**TASK PROMPT**
Write the entries out in full, matching them exactly.

Top of DATA SUPPLIED

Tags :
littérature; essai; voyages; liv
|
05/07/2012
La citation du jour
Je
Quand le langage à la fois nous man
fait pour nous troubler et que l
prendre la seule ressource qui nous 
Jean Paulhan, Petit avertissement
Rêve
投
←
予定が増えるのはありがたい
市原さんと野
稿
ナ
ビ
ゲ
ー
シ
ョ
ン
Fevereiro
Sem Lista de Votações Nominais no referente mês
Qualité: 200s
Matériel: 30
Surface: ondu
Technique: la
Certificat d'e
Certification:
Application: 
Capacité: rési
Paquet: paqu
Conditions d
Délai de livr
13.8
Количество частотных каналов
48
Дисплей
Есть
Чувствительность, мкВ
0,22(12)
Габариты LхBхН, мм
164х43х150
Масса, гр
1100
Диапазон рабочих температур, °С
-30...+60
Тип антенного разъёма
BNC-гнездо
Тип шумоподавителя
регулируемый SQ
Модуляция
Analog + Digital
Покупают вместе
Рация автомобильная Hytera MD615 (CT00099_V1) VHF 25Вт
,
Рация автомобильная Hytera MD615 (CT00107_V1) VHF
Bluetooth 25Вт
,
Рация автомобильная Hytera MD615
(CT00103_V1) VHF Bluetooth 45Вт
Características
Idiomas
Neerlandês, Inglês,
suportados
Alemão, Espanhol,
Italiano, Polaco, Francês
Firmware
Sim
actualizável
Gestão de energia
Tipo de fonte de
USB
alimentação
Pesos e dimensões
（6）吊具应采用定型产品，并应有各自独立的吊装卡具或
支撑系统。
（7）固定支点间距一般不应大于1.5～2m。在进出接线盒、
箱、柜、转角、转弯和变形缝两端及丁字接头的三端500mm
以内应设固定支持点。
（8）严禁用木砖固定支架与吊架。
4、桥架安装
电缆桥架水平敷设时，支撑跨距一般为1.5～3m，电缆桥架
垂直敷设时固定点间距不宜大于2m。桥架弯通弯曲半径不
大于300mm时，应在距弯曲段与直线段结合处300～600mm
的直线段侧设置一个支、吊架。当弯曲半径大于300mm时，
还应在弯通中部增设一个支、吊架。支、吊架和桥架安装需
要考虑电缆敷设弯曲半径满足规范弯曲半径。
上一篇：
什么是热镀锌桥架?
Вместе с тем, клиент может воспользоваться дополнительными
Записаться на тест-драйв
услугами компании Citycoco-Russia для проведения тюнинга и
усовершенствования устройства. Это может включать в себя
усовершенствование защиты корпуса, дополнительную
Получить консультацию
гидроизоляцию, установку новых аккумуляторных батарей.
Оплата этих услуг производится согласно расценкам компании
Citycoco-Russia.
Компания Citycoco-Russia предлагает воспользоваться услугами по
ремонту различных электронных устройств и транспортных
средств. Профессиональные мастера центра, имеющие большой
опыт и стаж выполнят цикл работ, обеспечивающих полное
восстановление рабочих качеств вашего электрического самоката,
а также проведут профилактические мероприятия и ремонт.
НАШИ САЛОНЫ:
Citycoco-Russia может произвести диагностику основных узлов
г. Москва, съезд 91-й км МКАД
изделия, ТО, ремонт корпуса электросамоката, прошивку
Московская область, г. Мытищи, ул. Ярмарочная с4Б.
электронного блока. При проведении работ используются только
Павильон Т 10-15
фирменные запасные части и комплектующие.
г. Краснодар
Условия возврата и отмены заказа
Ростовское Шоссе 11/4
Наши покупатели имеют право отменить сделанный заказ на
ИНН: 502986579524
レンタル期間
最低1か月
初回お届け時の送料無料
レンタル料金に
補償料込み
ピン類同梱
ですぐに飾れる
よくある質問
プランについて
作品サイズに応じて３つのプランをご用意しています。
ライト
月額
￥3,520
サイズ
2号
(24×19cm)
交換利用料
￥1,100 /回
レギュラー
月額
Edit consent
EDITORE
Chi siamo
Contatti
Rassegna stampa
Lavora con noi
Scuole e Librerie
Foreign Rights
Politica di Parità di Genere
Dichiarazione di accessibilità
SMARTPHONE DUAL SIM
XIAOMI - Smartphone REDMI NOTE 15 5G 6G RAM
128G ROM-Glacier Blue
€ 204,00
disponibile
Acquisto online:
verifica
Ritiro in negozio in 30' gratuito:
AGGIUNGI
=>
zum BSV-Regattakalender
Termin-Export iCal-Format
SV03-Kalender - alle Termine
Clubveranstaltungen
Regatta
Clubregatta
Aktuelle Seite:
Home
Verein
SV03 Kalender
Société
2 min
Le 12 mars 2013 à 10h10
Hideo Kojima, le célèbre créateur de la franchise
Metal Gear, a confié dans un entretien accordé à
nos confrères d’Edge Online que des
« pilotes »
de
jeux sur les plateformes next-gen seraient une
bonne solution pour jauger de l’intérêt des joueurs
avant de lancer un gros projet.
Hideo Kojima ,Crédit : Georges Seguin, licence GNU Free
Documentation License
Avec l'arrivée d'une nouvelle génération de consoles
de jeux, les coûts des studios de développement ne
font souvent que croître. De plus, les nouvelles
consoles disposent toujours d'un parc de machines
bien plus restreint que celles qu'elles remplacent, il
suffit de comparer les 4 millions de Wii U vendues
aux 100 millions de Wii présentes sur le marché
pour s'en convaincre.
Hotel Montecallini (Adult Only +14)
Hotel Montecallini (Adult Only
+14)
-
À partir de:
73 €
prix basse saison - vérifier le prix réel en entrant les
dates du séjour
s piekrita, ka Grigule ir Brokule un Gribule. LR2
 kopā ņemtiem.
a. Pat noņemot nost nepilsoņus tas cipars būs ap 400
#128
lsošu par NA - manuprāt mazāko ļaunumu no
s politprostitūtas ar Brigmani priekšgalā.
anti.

Bottom of DATA SUPPLIED

**PROBLEM SOLUTION**
Tags :
littérature; essai; voyages; liv
|
05/07/2012
La citation du jour
Je
Quand le langage à la fois nous man
fait pour nous troubler et que l
prendre la seule ressource qui nous 
Jean Paulhan, Petit avertissement
Rêve
投
←
予定が増えるのはありがたい
市原さんと野
稿
ナ
ビ
ゲ
ー
シ
ョ
ン
Fevereiro
Sem Lista de Votações Nominais no referente mês
Qualité: 200s
Matériel: 30
Surface: ondu
Technique: la
Certificat d'e
Certification:
Application: 
Capacité: rési
Paquet: paqu
Conditions d
Délai de livr
13.8
Количество частотных каналов
48
Дисплей
Есть
Чувствительность, мкВ
0,22(12)
Габариты LхBхН, мм
164х43х150
Масса, гр
1100
Диапазон рабочих температур, °С
-30...+60
Тип антенного разъёма
BNC-гнездо
Тип шумоподавителя
регулируемый SQ
Модуляция
Analog + Digital
Покупают вместе
Рация автомобильная Hytera MD615 (CT00099_V1) VHF 25Вт
,
Рация автомобильная Hytera MD615 (CT00107_V1) VHF
Bluetooth 25Вт
,
Рация автомобильная Hytera MD615
(CT00103_V1) VHF Bluetooth 45Вт
Características
Idiomas
Neerlandês, Inglês,
suportados
Alemão, Espanhol,
Italiano, Polaco, Francês
Firmware
Sim
actualizável
Gestão de energia
Tipo de fonte de
USB
alimentação
Pesos e dimensões
（6）吊具应采用定型产品，并应有各自独立的吊装卡具或
支撑系统。
（7）固定支点间距一般不应大于1.5～2m。在进出接线盒、
箱、柜、转角、转弯和变形缝两端及丁字接头的三端500mm
以内应设固定支持点。
（8）严禁用木砖固定支架与吊架。
4、桥架安装
电缆桥架水平敷设时，支撑跨距一般为1.5～3m，电缆桥架
垂直敷设时固定点间距不宜大于2m。桥架弯通弯曲半径不
大于300mm时，应在距弯曲段与直线段结合处300～600mm
的直线段侧设置一个支、吊架。当弯曲半径大于300mm时，
还应在弯通中部增设一个支、吊架。支、吊架和桥架安装需
要考虑电缆敷设弯曲半径满足规范弯曲半径。
上一篇：
什么是热镀锌桥架?
Вместе с тем, клиент может воспользоваться дополнительными
Записаться на тест-драйв
услугами компании Citycoco-Russia для проведения тюнинга и
усовершенствования устройства. Это может включать в себя
усовершенствование защиты корпуса, дополнительную
Получить консультацию
гидроизоляцию, установку новых аккумуляторных батарей.
Оплата этих услуг производится согласно расценкам компании
Citycoco-Russia.
Компания Citycoco-Russia предлагает воспользоваться услугами по
ремонту различных электронных устройств и транспортных
средств. Профессиональные мастера центра, имеющие большой
опыт и стаж выполнят цикл работ, обеспечивающих полное
восстановление рабочих качеств вашего электрического самоката,
а также проведут профилактические мероприятия и ремонт.
НАШИ САЛОНЫ:
Citycoco-Russia может произвести диагностику основных узлов
г. Москва, съезд 91-й км МКАД
изделия, ТО, ремонт корпуса электросамоката, прошивку
Московская область, г. Мытищи, ул. Ярмарочная с4Б.
электронного блока. При проведении работ используются только
Павильон Т 10-15
фирменные запасные части и комплектующие.
г. Краснодар
Условия возврата и отмены заказа
Ростовское Шоссе 11/4
Наши покупатели имеют право отменить сделанный заказ на
ИНН: 502986579524
レンタル期間
最低1か月
初回お届け時の送料無料
レンタル料金に
補償料込み
ピン類同梱
ですぐに飾れる
よくある質問
プランについて
作品サイズに応じて３つのプランをご用意しています。
ライト
月額
￥3,520
サイズ
2号
(24×19cm)
交換利用料
￥1,100 /回
レギュラー
月額
Edit consent
EDITORE
Chi siamo
Contatti
Rassegna stampa
Lavora con noi
Scuole e Librerie
Foreign Rights
Politica di Parità di Genere
Dichiarazione di accessibilità
SMARTPHONE DUAL SIM
XIAOMI - Smartphone REDMI NOTE 15 5G 6G RAM
128G ROM-Glacier Blue
€ 204,00
disponibile
Acquisto online:
verifica
Ritiro in negozio in 30' gratuito:
AGGIUNGI
=>
zum BSV-Regattakalender
Termin-Export iCal-Format
SV03-Kalender - alle Termine
Clubveranstaltungen
Regatta
Clubregatta
Aktuelle Seite:
Home
Verein
SV03 Kalender
Société
2 min
Le 12 mars 2013 à 10h10
Hideo Kojima, le célèbre créateur de la franchise
Metal Gear, a confié dans un entretien accordé à
nos confrères d’Edge Online que des
« pilotes »
de
jeux sur les plateformes next-gen seraient une
bonne solution pour jauger de l’intérêt des joueurs
avant de lancer un gros projet.
Hideo Kojima ,Crédit : Georges Seguin, licence GNU Free
Documentation License
Avec l'arrivée d'une nouvelle génération de consoles
de jeux, les coûts des studios de développement ne
font souvent que croître. De plus, les nouvelles
consoles disposent toujours d'un parc de machines
bien plus restreint que celles qu'elles remplacent, il
suffit de comparer les 4 millions de Wii U vendues
aux 100 millions de Wii présentes sur le marché
pour s'en convaincre.
Hotel Montecallini (Adult Only +14)
Hotel Montecallini (Adult Only
+14)
-
À partir de:
73 €
prix basse saison - vérifier le prix réel en entrant les
dates du séjour
s piekrita, ka Grigule ir Brokule un Gribule. LR2
 kopā ņemtiem.
a. Pat noņemot nost nepilsoņus tas cipars būs ap 400
#128
lsošu par NA - manuprāt mazāko ļaunumu no
s politprostitūtas ar Brigmani priekšgalā.
anti.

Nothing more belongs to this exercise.